Data excerpts
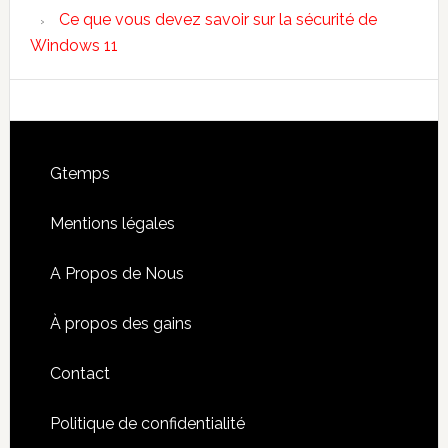
Ce que vous devez savoir sur la sécurité de
Windows 11
Footer
Gtemps
Mentions légales
A Propos de Nous
À propos des gains
Contact
Politique de confidentialité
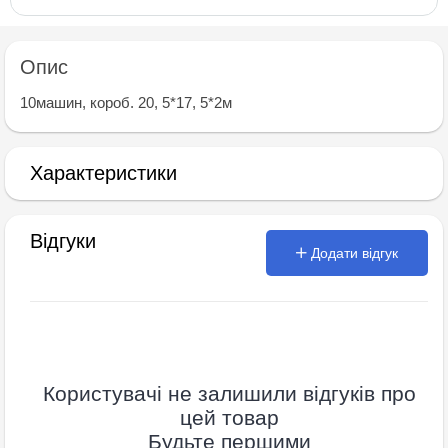
Опис
10машин, короб. 20, 5*17, 5*2м
Характеристики
Відгуки
Додати відгук
Користувачі не залишили відгуків про
цей товар
Будьте першими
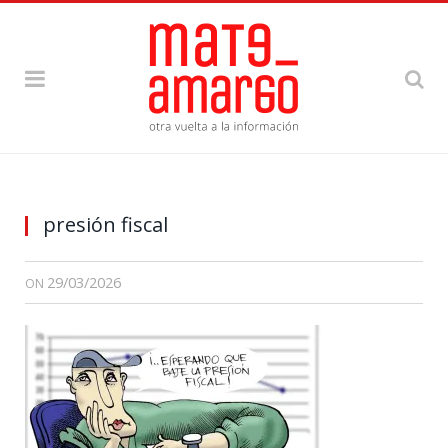
presión fiscal
29/03/2026
ON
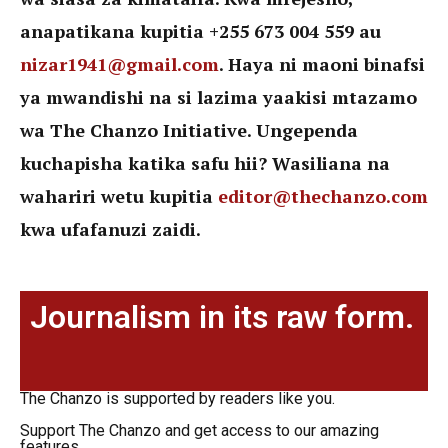
anapatikana kupitia +255 673 004 559 au
nizar1941@gmail.com
. Haya ni maoni binafsi
ya mwandishi na si lazima yaakisi mtazamo
wa The Chanzo Initiative. Ungependa
kuchapisha katika safu hii? Wasiliana na
wahariri wetu kupitia
editor@thechanzo.com
kwa ufafanuzi zaidi.
Journalism in its raw form.
The Chanzo is supported by readers like you.
Support The Chanzo and get access to our amazing
features.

→ **Exercise**
Which lines above contain the word "kupitia"? Copy each of them.

→ **Final answer**
anapatikana kupitia +255 673 004 559 au
wahariri wetu kupitia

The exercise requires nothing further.